Toby and Zoe tighten another wire strand to a corner H-brace. Their rebuilt fence comes in from straight ahead, up from the arroyo shown in the previous post; the steep hill starts steps to the left.
Meanwhile, up the steep hill (hey, it really IS steep), Aaron and Eric dug holes for another H-brace. If you look closely, you can see the H-brace Toby and Zoe were working on below the hill at right.
Photographic proof of the steepness (in a two-dimensional photo, it’s hard to convey just how steep this hill is): Sarah carries a post up the hill to the site of the next H-brace.
This photo does double duty: Partners Eric and Aaron measure the setting of an H-brace post with the cross post, AND you get another dose of scenery.
Toby and Sarah stand ready as Abby uses the post-hole digger to dig yet another hole for yet another H-brace on their journey to the top of the steep hill. Eric and Aaron in the photos above are below on the hill. The scenery here is part of McKenna Peak Wilderness Study Area – which overlaps into Spring Creek Basin Herd Management Area; in this view, it’s all wilderness study area.
Another view of the same H-brace site, this time with BLM range tech Justin Hunt helping to dig the second post hole. How steep is the hill? The H-brace Eric and Aaron are working on is 100 yards or less below this site – and completely out of view of this little knob in the hill.
From the side, here’s a view of Eric’s and Aaron’s H-brace. Abby and group are up the hill to the right. In the very first photo in this post, you can see both groups. Their rebuilt fence as it crosses the arroyo is very visible in this photo.
Another gratuitous scenery shot – ain’t it grand?
Returning to Eric’s and Aaron’s H-brace, now they have help from Sarah and co-crew leader Dillon to mark the first cross post.
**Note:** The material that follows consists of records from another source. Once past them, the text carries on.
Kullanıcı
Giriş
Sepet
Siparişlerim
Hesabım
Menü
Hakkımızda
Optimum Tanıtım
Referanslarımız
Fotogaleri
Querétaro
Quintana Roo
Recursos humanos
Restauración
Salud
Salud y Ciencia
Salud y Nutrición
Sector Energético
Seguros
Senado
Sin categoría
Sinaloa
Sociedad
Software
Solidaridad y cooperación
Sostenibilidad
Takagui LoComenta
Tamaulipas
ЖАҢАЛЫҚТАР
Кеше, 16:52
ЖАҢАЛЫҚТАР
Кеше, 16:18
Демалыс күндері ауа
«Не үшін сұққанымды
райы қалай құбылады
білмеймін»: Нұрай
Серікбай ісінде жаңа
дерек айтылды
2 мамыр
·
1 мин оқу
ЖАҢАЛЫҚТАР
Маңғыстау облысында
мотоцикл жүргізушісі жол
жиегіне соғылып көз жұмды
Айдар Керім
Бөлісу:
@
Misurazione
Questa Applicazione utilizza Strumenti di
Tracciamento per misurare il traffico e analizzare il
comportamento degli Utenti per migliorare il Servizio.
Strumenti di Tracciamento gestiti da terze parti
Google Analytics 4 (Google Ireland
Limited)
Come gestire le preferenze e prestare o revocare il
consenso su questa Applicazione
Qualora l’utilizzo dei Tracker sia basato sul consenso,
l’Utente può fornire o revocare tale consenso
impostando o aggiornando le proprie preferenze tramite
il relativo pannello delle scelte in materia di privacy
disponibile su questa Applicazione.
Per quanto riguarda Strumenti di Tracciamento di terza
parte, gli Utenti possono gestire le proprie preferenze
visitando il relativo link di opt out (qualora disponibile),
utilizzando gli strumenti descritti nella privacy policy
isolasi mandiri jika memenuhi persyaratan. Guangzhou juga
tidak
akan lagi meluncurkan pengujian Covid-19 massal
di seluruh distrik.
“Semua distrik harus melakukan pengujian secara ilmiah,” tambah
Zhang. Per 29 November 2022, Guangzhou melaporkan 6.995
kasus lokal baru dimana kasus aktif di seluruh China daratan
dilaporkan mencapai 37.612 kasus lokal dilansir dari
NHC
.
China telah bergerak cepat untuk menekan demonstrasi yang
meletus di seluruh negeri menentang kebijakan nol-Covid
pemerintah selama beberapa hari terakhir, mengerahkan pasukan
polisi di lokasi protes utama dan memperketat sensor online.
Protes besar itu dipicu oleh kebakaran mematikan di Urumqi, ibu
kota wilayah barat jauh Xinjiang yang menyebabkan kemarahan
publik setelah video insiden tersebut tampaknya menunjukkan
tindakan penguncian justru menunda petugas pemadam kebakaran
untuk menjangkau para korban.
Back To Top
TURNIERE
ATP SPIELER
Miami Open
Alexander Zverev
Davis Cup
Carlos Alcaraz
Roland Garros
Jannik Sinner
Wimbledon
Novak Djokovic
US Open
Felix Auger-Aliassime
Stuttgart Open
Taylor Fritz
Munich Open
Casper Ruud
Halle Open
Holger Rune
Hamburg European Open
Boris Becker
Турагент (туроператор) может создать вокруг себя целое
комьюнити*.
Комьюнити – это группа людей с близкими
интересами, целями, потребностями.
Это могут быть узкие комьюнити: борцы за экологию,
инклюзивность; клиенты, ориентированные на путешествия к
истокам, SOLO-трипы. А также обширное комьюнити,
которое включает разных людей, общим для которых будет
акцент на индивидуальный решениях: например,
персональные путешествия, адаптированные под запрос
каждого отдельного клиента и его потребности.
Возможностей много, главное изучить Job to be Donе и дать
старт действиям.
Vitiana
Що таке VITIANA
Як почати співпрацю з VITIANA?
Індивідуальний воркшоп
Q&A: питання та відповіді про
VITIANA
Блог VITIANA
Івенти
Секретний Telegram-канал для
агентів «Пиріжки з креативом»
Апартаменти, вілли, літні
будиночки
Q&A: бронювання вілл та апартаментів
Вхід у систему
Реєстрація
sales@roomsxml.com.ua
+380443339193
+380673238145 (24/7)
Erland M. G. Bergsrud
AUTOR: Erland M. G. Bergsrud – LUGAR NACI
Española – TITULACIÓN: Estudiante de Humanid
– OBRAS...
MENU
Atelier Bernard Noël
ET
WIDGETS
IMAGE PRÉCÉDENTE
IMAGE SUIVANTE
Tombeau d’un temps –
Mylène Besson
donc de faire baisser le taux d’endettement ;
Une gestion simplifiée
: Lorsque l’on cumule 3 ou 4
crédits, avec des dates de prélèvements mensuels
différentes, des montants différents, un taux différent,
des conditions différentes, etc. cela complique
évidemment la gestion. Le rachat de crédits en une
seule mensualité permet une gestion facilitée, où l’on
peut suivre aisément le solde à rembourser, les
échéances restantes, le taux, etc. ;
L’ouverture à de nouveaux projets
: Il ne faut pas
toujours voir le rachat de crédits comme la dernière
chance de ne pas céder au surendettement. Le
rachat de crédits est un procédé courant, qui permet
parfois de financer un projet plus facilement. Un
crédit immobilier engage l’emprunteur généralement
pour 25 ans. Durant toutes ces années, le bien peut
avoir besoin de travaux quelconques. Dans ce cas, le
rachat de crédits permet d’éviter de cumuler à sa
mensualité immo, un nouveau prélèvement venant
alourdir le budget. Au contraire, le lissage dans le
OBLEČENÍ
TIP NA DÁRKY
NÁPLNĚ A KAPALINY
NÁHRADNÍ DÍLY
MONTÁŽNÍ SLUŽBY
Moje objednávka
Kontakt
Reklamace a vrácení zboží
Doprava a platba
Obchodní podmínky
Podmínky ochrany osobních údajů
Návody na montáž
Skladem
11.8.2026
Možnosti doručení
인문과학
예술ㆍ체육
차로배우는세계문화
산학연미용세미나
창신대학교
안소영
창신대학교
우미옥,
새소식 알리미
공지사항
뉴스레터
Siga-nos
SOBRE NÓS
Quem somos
We had some debate about the levelness of these cross posts because the ground is so steep. Keeping the cross pieces strictly level would have had the post normal height on the downhill side of the brace but only about mid-thigh high on the uphill side! So crew members mirrored the slope a bit and cut their notches to reflect the angles of the posts’ ends.
It’s easy to ramble on about the partnerships we enjoy for the benefit of the basin’s mustangs, but here it is in living color: Dillon lends weight to Eric’s drill while he drills a hole in the H-brace into which he’ll later pound a spike. Ain’t it grand?! 🙂 Wrapping wires to create the “X” to further bind the brace posts together are Aaron and Sarah.
Sarah chips out the notch that will hold the cross posts even steadier in the vertical H-brace posts.
In case the steepness of “the steep hill” hasn’t been mentioned or illustrated clearly, these next photos should do the trick:
Co-crew leader Sarah carries an H-brace post up the steep hill. She’s passing the first H-brace, and she’ll pass the next H-brace before getting to her destination – and they had at least one more H-brace to build after that. Still all-smiles on Day 4!
Justin follows Sarah on the way to the second H-brace up the steep hill, where Dillon is making cuts to start the notching process.
And here’s Zoe carrying another post from basically the base of the steep hill (scroll back up to the beginning of this post and the H-brace where she and Toby were tightening a strand of wire).
From the bottom looking up.
And from down toward the arroyo looking up at the steep hill. Um, wowowow?! The wilderness study area’s namesake McKenna Peak shows its point at far right.
Sarah, Dillon, Eric, Aaron, Sarah, Zoe, Abby and Toby, we thank you, thank you, thank you for your service on behalf of our mustangs! We hope your last hitch of the season was your best. Thankfully, you saw some mustangs along the way between camp site and work site, and if you can, please come back soon to see more of the mustangs protected and kept safe by your work!